DATA BELOW –
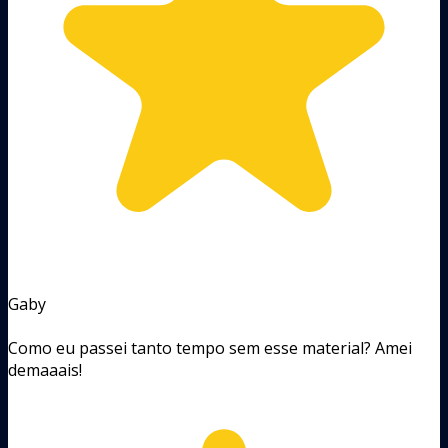
Gaby
Como eu passei tanto tempo sem esse material? Amei
demaaais!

EXERCISE DETAILS – Would you copy all of the data exactly? Keep the pictures out of it.

SOLUTION FOR THIS EXERCISE –
Gaby
Como eu passei tanto tempo sem esse material? Amei
demaaais!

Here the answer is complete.